Zur ergänzenden vor-Ort-Analyse fand eine fünf-tägige Exkursion statt: Vom Ausgangspunkt Frankfurt (Oder) wurden dabei Ziele auf deutscher und polnischer Seite der Euroregion angesteuert und gleichzeitig das Mobilitätsangebot vor Ort getestet. Neben Expertengesprächen mit Akteuren der Euroregion und politischen Entscheidungsträgern lernten die Studierenden die Eigen- und Besonderheiten der Grenzregion kennen.
Auf Grundlage der Strukturanalyse unter Rückkopplung der vor Ort gesammelten Erfahrungen erarbeiteten die Studierenden eine mobilitätspezifische Stärken-Schwächen-Analyse für die Euroregion. Daraus entwickelten sie ein Leitbild mit Entwicklungszielen und Maßnahmen als Bausteine des Entwicklungskonzepts. Das Leitbild „VIA(DRINA) CONJUNCTA – intermodale Mobilität als Teil der Daseinsvorsorge in der Euroregion Viadrina nachhaltig entwickeln“ zielt zum einen auf eine übergeordnete Verknüpfung des polyzentrischen Städtenetzes und den Abbau grenzüberschreitender Barrieren. Zum anderen wird eine flächendeckende Verknüpfung der Wege und Verkehrsmodi in der gesamten Euroregion angestrebt.
Das umfassende Maßnahmenkonzept enthält neben Maßnahmen zum Ausbau bestehender und der Reaktivierung stillgelegter Bahnstrecken unter anderem Ideen zur Etablierung eines Mobility-Hub-Netzwerks und der Förderung von Sharing-Angeboten.
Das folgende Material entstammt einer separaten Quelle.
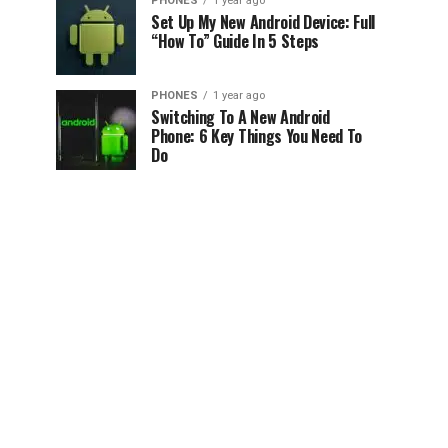
PHONES
1 year ago
Set Up My New Android Device: Full
“How To” Guide In 5 Steps
PHONES
1 year ago
Switching To A New Android
Phone: 6 Key Things You Need To
Do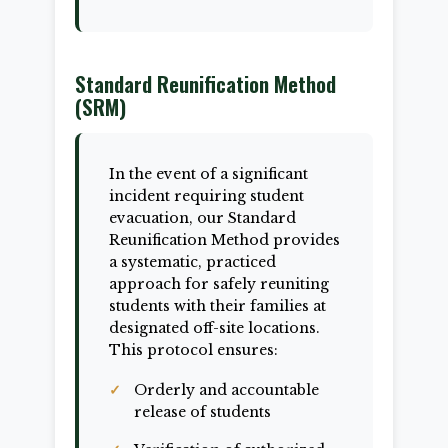
Standard Reunification Method
(SRM)
In the event of a significant
incident requiring student
evacuation, our Standard
Reunification Method provides
a systematic, practiced
approach for safely reuniting
students with their families at
designated off-site locations.
This protocol ensures:
Orderly and accountable
release of students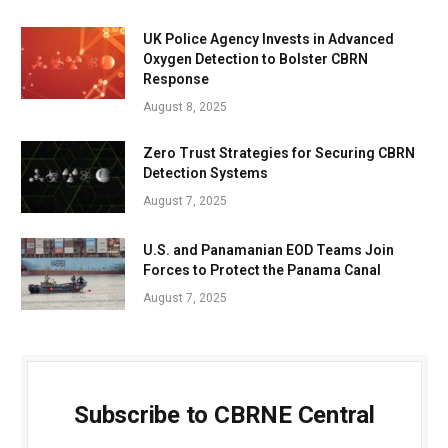
UK Police Agency Invests in Advanced
Oxygen Detection to Bolster CBRN
Response
August 8, 2025
Zero Trust Strategies for Securing CBRN
Detection Systems
August 7, 2025
U.S. and Panamanian EOD Teams Join
Forces to Protect the Panama Canal
August 7, 2025
Subscribe to CBRNE Central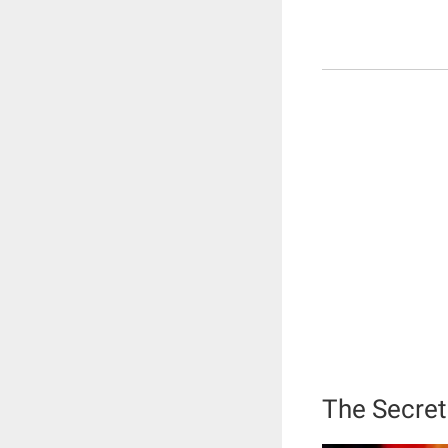
The Secret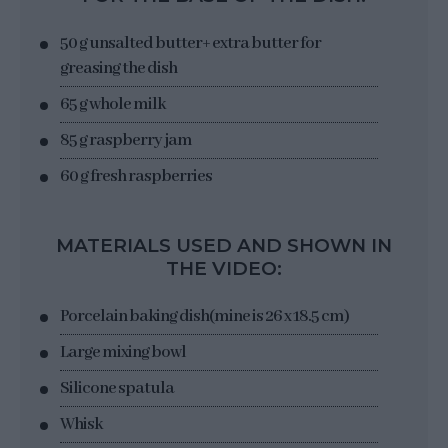
50 g unsalted butter
+ extra butter for
greasing the dish
65 g whole milk
85 g raspberry jam
60 g fresh raspberries
MATERIALS USED AND SHOWN IN
THE VIDEO:
Porcelain baking dish
(mine is 26 x 18.5 cm)
Large mixing bowl
Silicone spatula
Whisk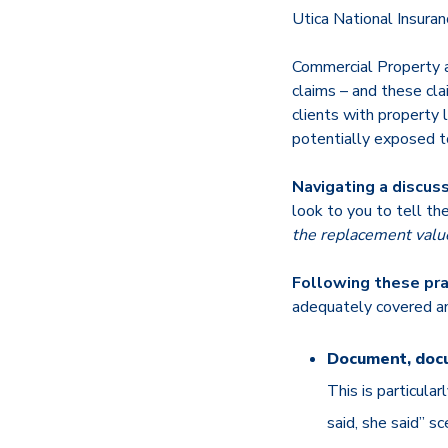
Utica National Insur
Commercial Property 
claims – and these cla
clients with property 
potentially exposed to
Navigating a discuss
look to you to tell th
the replacement value
Following these pra
adequately covered an
Document, doc
This is particula
said, she said” s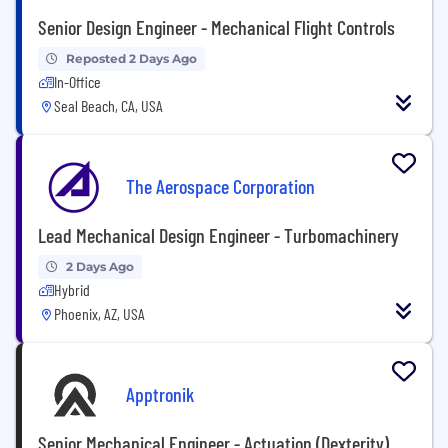
Senior Design Engineer - Mechanical Flight Controls
Reposted 2 Days Ago
In-Office
Seal Beach, CA, USA
The Aerospace Corporation
Lead Mechanical Design Engineer - Turbomachinery
2 Days Ago
Hybrid
Phoenix, AZ, USA
Apptronik
Senior Mechanical Engineer - Actuation (Dexterity)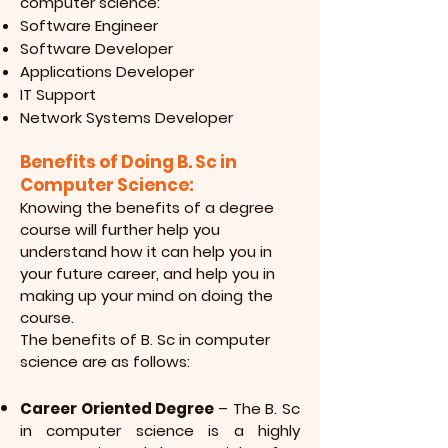
computer science:
Software Engineer
Software Developer
Applications Developer
IT Support
Network Systems Developer
Benefits of Doing B. Sc in
Computer Science:
Knowing the benefits of a degree
course will further help you
understand how it
can help you in
your future career, and help you in
making up your mind on doing the
course.
The benefits of B. Sc in computer
science are as follows:
Career Oriented Degree
– The B. Sc
in computer science is a highly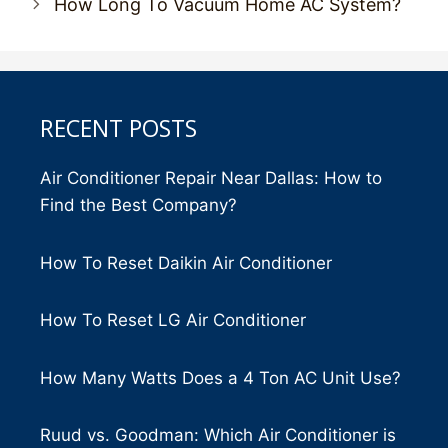
How Long To Vacuum Home AC System?
RECENT POSTS
Air Conditioner Repair Near Dallas: How to
Find the Best Company?
How To Reset Daikin Air Conditioner
How To Reset LG Air Conditioner
How Many Watts Does a 4 Ton AC Unit Use?
Ruud vs. Goodman: Which Air Conditioner is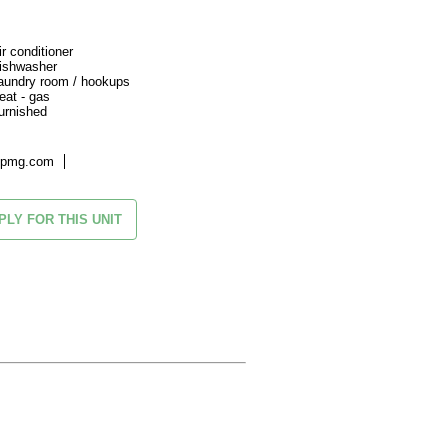
ir conditioner
ishwasher
aundry room / hookups
eat - gas
urnished
kpmg.com
PLY FOR THIS UNIT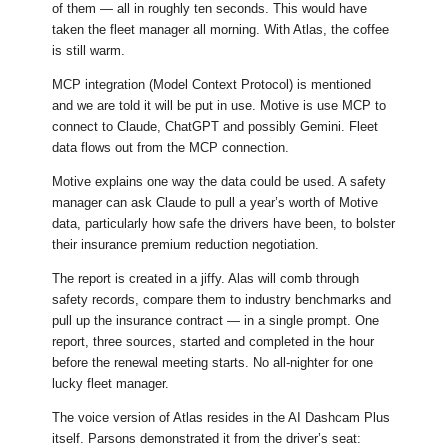
of them — all in roughly ten seconds. This would have
taken the fleet manager all morning. With Atlas, the coffee
is still warm.
MCP integration (Model Context Protocol) is mentioned
and we are told it will be put in use. Motive is use MCP to
connect to Claude, ChatGPT and possibly Gemini. Fleet
data flows out from the MCP connection.
Motive explains one way the data could be used. A safety
manager can ask Claude to pull a year’s worth of Motive
data, particularly how safe the drivers have been, to bolster
their insurance premium reduction negotiation.
The report is created in a jiffy. Alas will comb through
safety records, compare them to industry benchmarks and
pull up the insurance contract — in a single prompt. One
report, three sources, started and completed in the hour
before the renewal meeting starts. No all-nighter for one
lucky fleet manager.
The voice version of Atlas resides in the AI Dashcam Plus
itself. Parsons demonstrated it from the driver’s seat: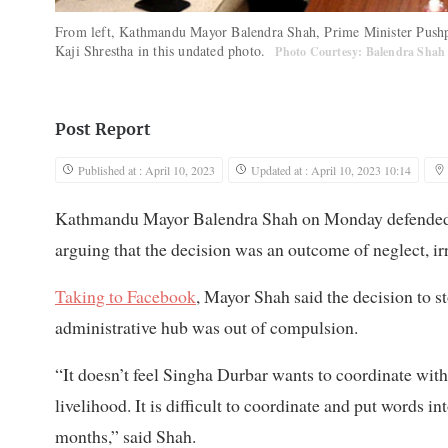
From left, Kathmandu Mayor Balendra Shah, Prime Minister Push
Kaji Shrestha in this undated photo.
Photo Courtesy: Balendra Shah
Post Report
Published at : April 10, 2023
Updated at : April 10, 2023 10:14
Kathmandu Mayor Balendra Shah on Monday defended hi
arguing that the decision was an outcome of neglect, ir
Taking to Facebook
, Mayor Shah said the decision to s
administrative hub was out of compulsion.
“It doesn’t feel Singha Durbar wants to coordinate with
livelihood. It is difficult to coordinate and put words in
months,” said Shah.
Essenziell ist dabei ein leistungsfähiges Schienennetz auf den Hauptverbindungsachsen, das durch Zubringersysteme und neue Mobilitätsangebote eine flächendeckende Erreichbarkeit gewährleistet. Hierzu soll ein integrierter Taktfahrplan für den SPNV in der Euroregion entwickelt werden. Im Hinblick auf den Abbau grenzüberschreitender Barrieren empfehlenden die Studierenden die Prüfung der Einführung eines einheitlichen Tarifs und die Umsetzung der Bilingualität in den Mobilitätsangeboten.
Das Bachelorprojekt im Sommersemester 2022 wurde in Kooperation mit dem Fachgebiet Internationale Planungssysteme unter Betreuung von Dr.-Ing. Swantje Grotheer, M.Sc. Tobias Weber und M.Sc. Jonas Pauly durchgeführt.